С его плюшевыми зверями и газовыми лампами, тюлевыми крылышками, полетами на тросике над сценой, картонными дворцами, морями из холстины, бархатными ленточками на белых шейках, бриллиантовыми сережками на пейзанках, гримом и громом (из сотрясаемого за кулисами медного листа), балет для Толстого был вроде той француженки, что встретилась в клубе Левину:
«Ему оскорбительна была эта француженка, вся составленная, казалось, из чужих волос, poudre de riz и vinaigre de toilette. Он, как от грязного места, поспешно отошел от нее»[26].
А Стиве француженка понравилась. Но у Стивы была и пассия в московском Большом театре, танцовщица Маша Чибисова. Для нее он передавал «коральки», когда родным детям на шубки не хватало. Уже за одно это балет в мире Толстого следовало стереть с лица земли. Хороший, нравственный человек любить балет не мог.
Достоевский и балет
До каторги, в 1840–1843 годах, Достоевский – завсегдатай петербургского Большого. Доктор А. Е. Ризенкампф в воспоминаниях сетовал на неумение своего юного друга обращаться с деньгами, которые поглотили слишком дорогая квартира на Владимирском, «Минушки, Клары, Марианны». И балет.

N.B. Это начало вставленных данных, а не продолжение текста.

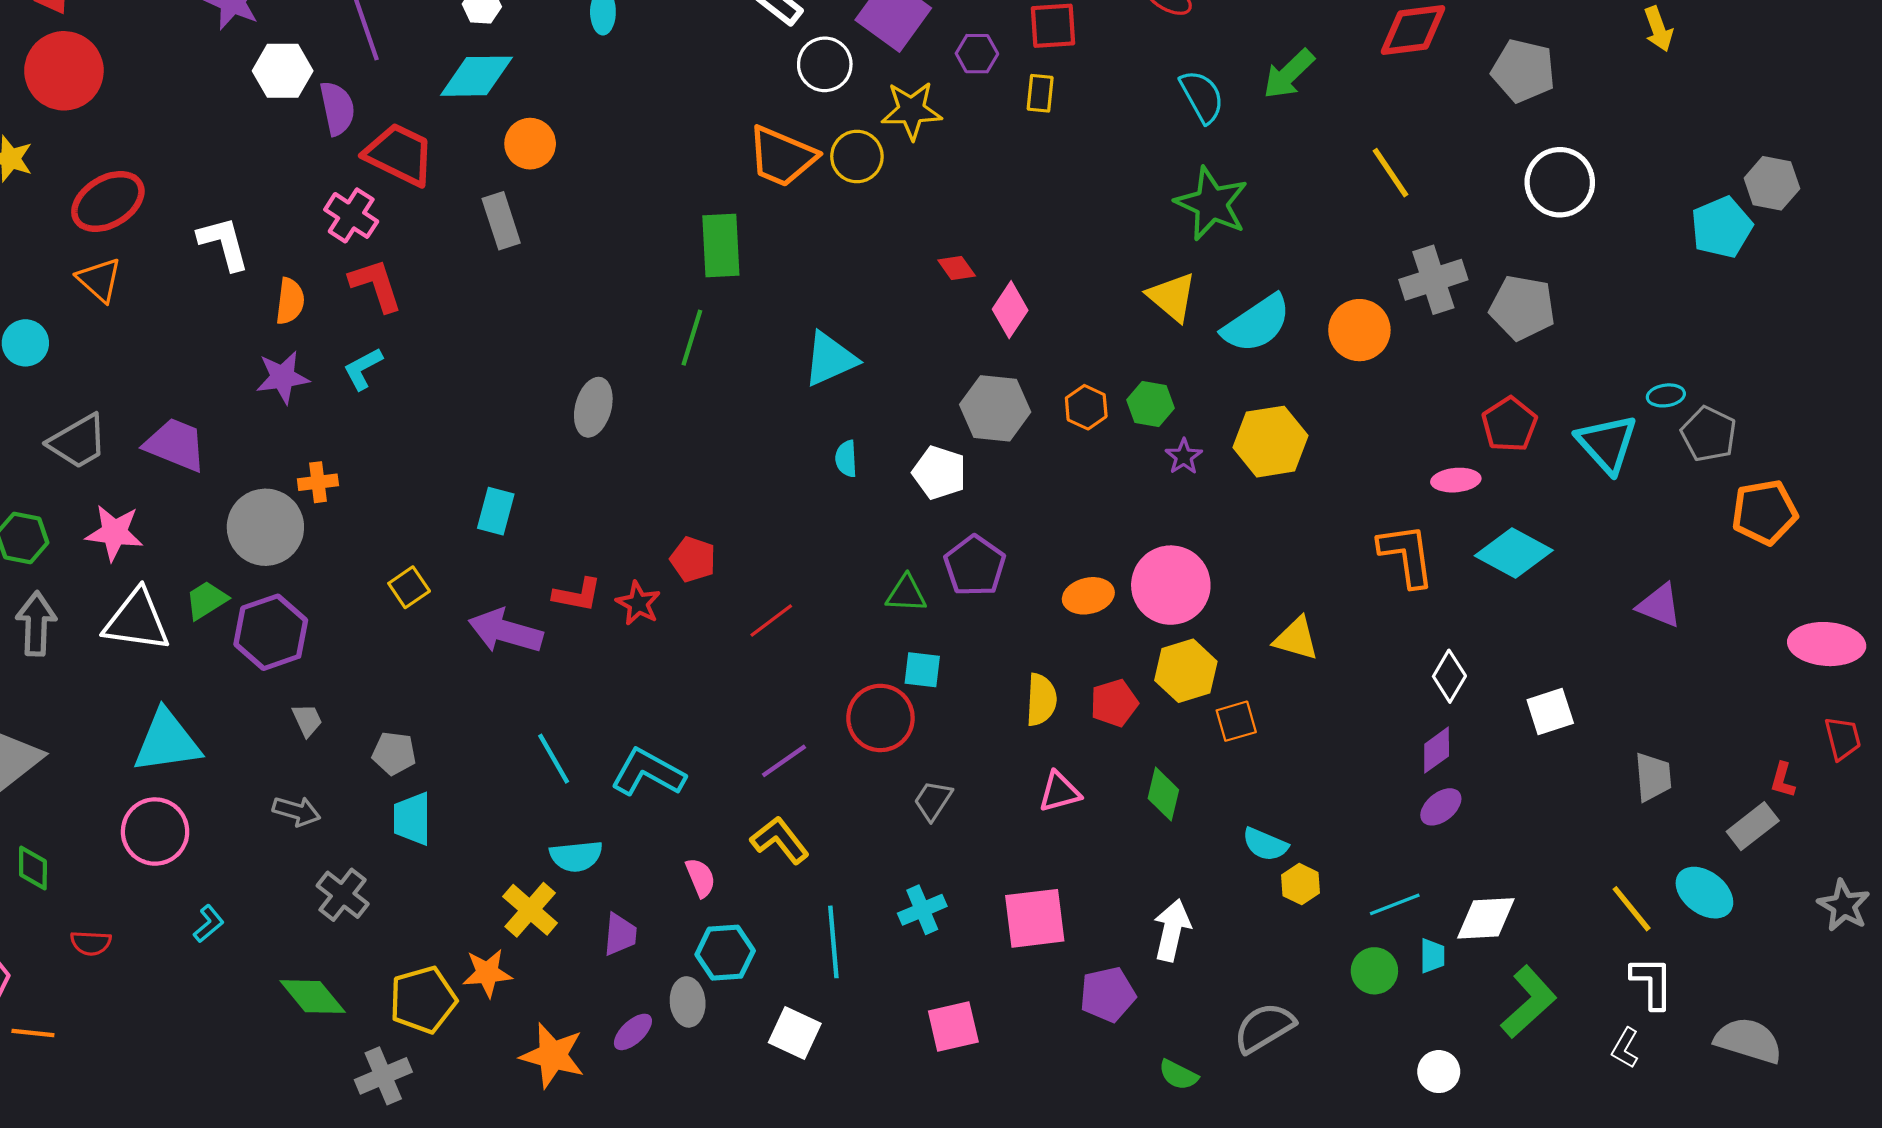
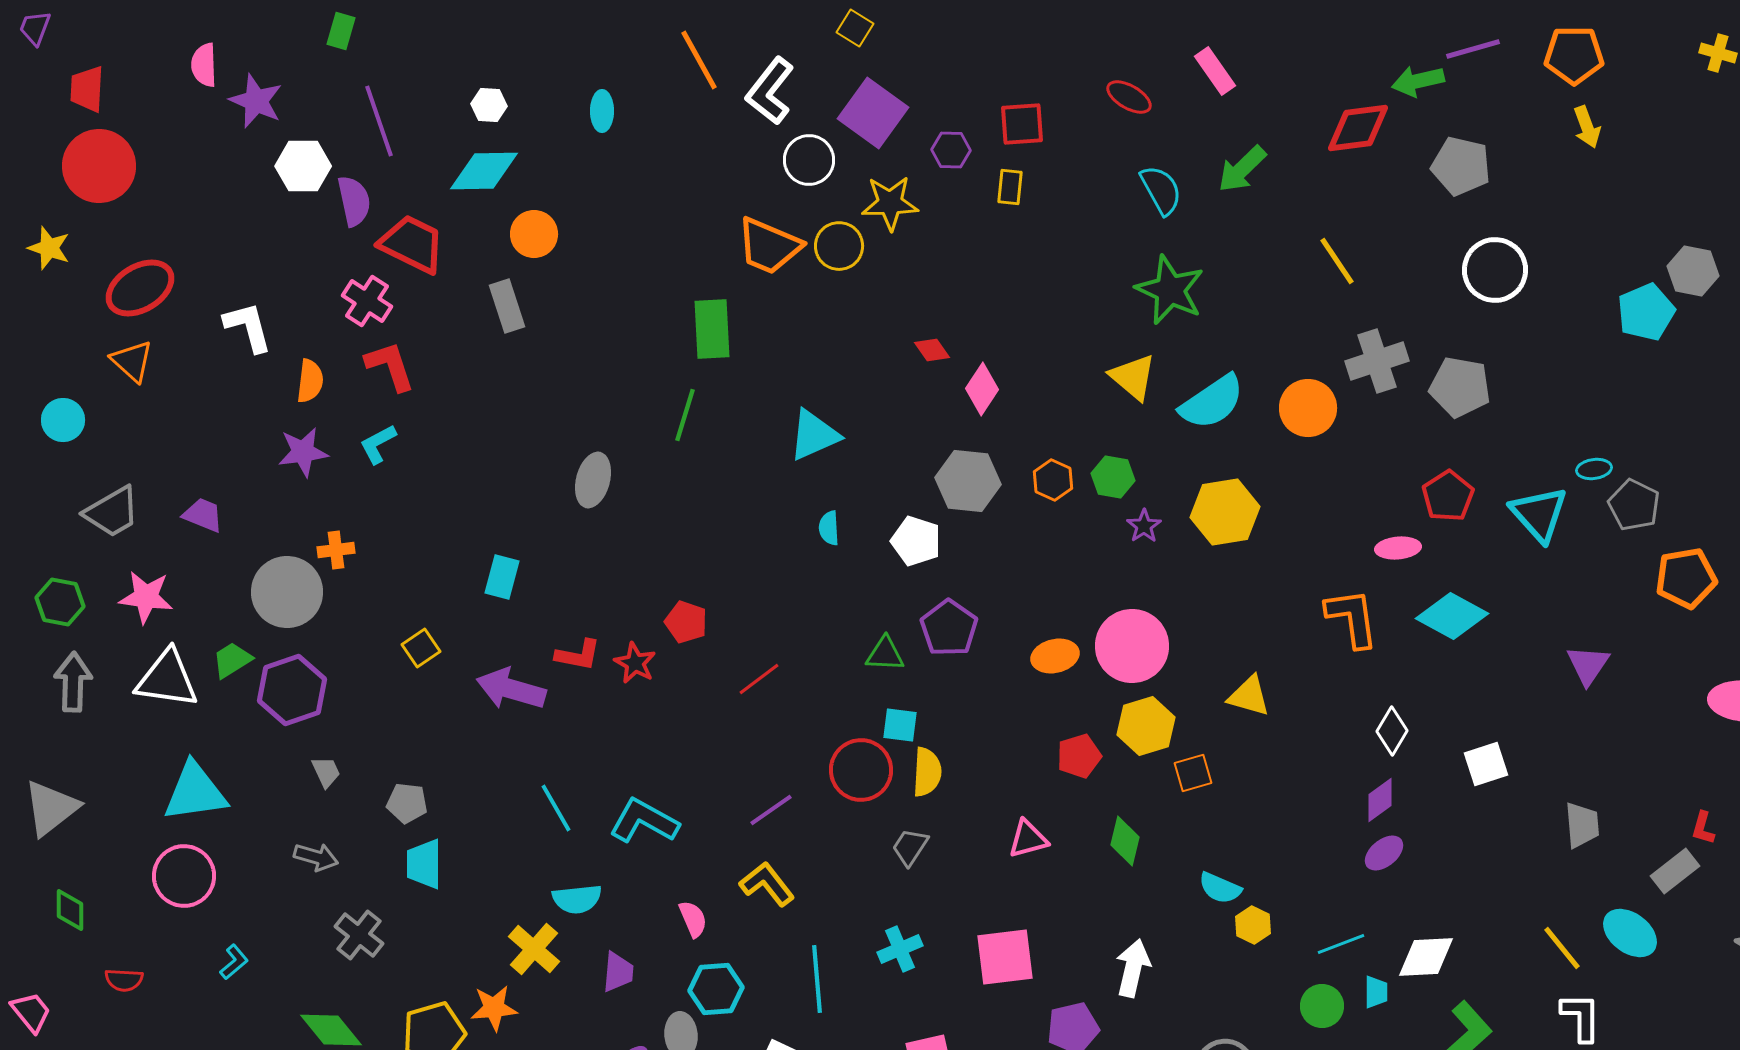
purple trapezoid: (175, 445) -> (203, 515), size x0.7
purple triangle: (1659, 605) -> (1588, 665), turned 42
yellow semicircle: (1041, 700) -> (927, 772), moved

Балет начала 1840-х, который влюбил в себя Достоевского, еще был окрашен светом заходящей звезды Марии Тальони. В 1837 году она приехала в Петербург и подписала контракт на пять лет. Первые же ее спектакли смели со сцены последние руины эпохи Дидло (или, в переводе на общекультурные понятия: балета пушкинской поры).
Легчайшие неуловимые пуантовые танцы, длинные газовые юбки, венки из роз, целомудренная сдержанность манер, мечтательное выражение лица – Тальони в чопорном и ханжеском Петербурге произвела сенсацию: восхищаться ею можно было без ущерба для репутации.
Русские танцовщицы дружно бросились подражать знаменитости. Особенно ее пуантам. То был еще даже не танец на кончиках пальцев, а просто подъемы «на носочки», эдакие цезуры в стихотворной строке танца.
В Петербурге поджимали губы, когда Тальони стала готовить роль баядерки в новом балете. Как огня боялись непристойного. Но Тальони вышла, и в Петербурге с облегчением выдохнули, согласившись: мир еще не видывал баядерки столь приличной. А некоторые балетоманы ныли (в узком, конечно, кругу), что петербургские солистки на одно лицо: все какие-то курносенькие, опрятные, без излишеств, одну от другой не отличить. В это время Достоевский тратил на билет последние деньги.
Потом в его жизни изменилось многое. Петербургский балет тоже изменился.
На фотографиях труппы второй половины XIX века мы видим полногрудых, глубоко декольтированных матрон. Лямки лифа чуть не лопаются под арбузной тяжестью. Грузные гузна, жирные предплечья, стиснутые золотыми, не бутафорскими браслетами; подол подколот, виден краешек упитанной ляжки. Таков петербургский кордебалет.